今この瞬間、僕の運命をギルさんが握っていることを悟った。
「懐疑的になるのも分かる。当然の反応だ。だが───」
ギルさんは僕の視線から感情を読み取ったようだ。しかし、彼は少し言い淀み、予想外のことを口にした。
「だが、私はこの命令に従うつもりは……無い」
「……えっ……?」
「私は君を……《イデア》に逃がそうと思う」
「……どういうことですか……?僕の足が動かないことくらいわかっているでしょう?僕は満足に歩くことすら出来ないんですよ?どうやって逃げろと?第一そんなことが可能なんですか?」
何を言っているんだ、彼は。
突然世界が危機的状況へと向かっていて、そこに僕が巻き込まれるという時点で混乱しそうなのに、そこに《イデア》まで入ってくる。あまりに現実離れしたことに頭が痛くなってくる。

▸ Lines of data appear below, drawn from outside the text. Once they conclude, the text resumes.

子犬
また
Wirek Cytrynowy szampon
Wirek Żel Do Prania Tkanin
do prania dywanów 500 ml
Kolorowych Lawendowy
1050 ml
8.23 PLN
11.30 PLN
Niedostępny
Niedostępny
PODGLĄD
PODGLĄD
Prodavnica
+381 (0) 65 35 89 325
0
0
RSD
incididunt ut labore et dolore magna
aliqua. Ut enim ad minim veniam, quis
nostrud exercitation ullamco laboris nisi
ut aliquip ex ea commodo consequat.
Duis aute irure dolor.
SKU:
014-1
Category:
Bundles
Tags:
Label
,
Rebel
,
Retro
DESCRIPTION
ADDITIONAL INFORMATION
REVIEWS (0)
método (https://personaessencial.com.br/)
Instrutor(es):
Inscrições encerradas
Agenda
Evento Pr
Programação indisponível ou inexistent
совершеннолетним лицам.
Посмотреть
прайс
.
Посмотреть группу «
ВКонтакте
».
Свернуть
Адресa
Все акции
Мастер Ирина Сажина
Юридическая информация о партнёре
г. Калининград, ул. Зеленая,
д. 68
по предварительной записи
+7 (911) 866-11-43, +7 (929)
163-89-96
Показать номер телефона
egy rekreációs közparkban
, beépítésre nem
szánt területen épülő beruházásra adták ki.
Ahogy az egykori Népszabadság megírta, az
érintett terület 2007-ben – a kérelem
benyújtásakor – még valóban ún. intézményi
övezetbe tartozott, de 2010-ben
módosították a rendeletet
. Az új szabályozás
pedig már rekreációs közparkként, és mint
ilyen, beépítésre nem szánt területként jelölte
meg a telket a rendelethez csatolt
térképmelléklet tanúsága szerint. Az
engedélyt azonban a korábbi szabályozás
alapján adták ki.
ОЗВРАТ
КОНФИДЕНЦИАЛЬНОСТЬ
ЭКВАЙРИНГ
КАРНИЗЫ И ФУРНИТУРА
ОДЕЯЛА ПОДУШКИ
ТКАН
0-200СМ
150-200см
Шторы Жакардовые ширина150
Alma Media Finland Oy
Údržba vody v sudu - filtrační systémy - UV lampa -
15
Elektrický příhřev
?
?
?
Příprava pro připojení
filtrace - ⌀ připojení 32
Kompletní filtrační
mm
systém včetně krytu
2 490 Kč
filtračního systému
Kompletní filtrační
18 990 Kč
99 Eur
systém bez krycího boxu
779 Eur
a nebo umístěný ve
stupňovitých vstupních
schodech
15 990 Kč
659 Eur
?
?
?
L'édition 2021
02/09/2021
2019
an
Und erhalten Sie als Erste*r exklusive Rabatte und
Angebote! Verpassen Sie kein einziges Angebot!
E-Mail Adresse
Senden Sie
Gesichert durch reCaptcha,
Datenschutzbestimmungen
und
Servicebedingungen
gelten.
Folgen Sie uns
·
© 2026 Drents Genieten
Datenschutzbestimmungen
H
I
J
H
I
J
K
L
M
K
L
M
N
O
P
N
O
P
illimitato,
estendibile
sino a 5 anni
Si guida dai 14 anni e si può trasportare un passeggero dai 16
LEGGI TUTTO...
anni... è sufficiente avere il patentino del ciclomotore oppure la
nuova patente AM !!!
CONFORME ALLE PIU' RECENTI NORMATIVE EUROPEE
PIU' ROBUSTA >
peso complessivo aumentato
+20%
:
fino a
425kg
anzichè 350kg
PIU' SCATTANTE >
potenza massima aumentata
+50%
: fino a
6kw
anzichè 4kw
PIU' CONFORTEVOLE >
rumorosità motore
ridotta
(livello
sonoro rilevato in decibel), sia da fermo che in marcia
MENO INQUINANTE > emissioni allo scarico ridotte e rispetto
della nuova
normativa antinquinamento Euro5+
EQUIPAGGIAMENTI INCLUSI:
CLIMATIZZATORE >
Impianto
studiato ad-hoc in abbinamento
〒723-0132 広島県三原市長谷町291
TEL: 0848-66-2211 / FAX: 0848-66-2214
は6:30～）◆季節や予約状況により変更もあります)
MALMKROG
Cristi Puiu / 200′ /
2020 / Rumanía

「そうか。そう言って僕を騙して、僕を保護という名の下に捕まえるつもりなんですね」
そのほうがまだ、現実的だ。だが、その程度で騙されるほど、僕だって馬鹿じゃない。
「全て分かった上で、それが最善の策なのだよ。君を巻き込まないためには」
そして、恐ろしい一言を口にする。
「君がイデアへ行くことを拒否するというのなら、私は君を殺さねばならない」
雨の勢いは留まるところを知らず、どんどん強くなっていき、雷の閃光が部屋を照らす。
気が付くと、ギルさんは手袋をした右手に装飾の豪華な短剣を握っていた。
「何があろうと、君をこの争いに巻き込む訳にはいかないんだ。君の能力は、危険すぎる」
コツコツ、と革靴の音を響かせながら近づいてくるギルさん。
「なん……ですか……?……それ……」
車椅子を動かして後ろに下がろうとするが、上手く体が動かない。
彼は……本当に僕を……
「これは魔法具だ。君を《イデア》へ送ることの出来る、唯一のな」
ギルさんは僕のすぐそばで立ち止まる。
「先に言っておくが、君を殺すつもりでは決してない。どうか、私を信じてはくれまいか」
そう言いつつ、短剣を逆手に持ち替え構える。
照明の光を反射して光る刀身。
金色に光る鍔つばは緩やかなカーブを描き、先端は鋭く尖っている。
グリップの先端には大きな宝石。その輝きはまるで血の色のようにも見える紅。
短剣から目をそらす事も、瞼を閉じることも出来ない。
「……どうか……」
短剣は勢いよく僕に振り下ろされ。
「……あの世界が……」
僕の心臓へと、突き立てられた。
「……碧、君にとって、正しく《イデア》であり、幸せな暮らしを送ることが出来るよう、祈っている……」
不思議と痛みは感じない。
遠のいていく意識、焦点が合わなくなり霞んでゆく視界。その中で、祈りの言葉を呟いた彼が、少し微笑んでいたような気がした。
○
短剣を突き立てられた碧は意識を失うと同時に眩い光に包まれ、光が消えた後には車椅子だけが残されていた。
「……君は、自分が考えているより、強い人間だ。自分を信じて、真っ直ぐ歩んで行きなさい」
短剣は光とともに消えてしまっていた。
ギルは取っていた黒い帽子を被り、霧のようにその場から静かに立ち去った。
「……さあ、始めようか」
その目に、強い決心の光を宿して。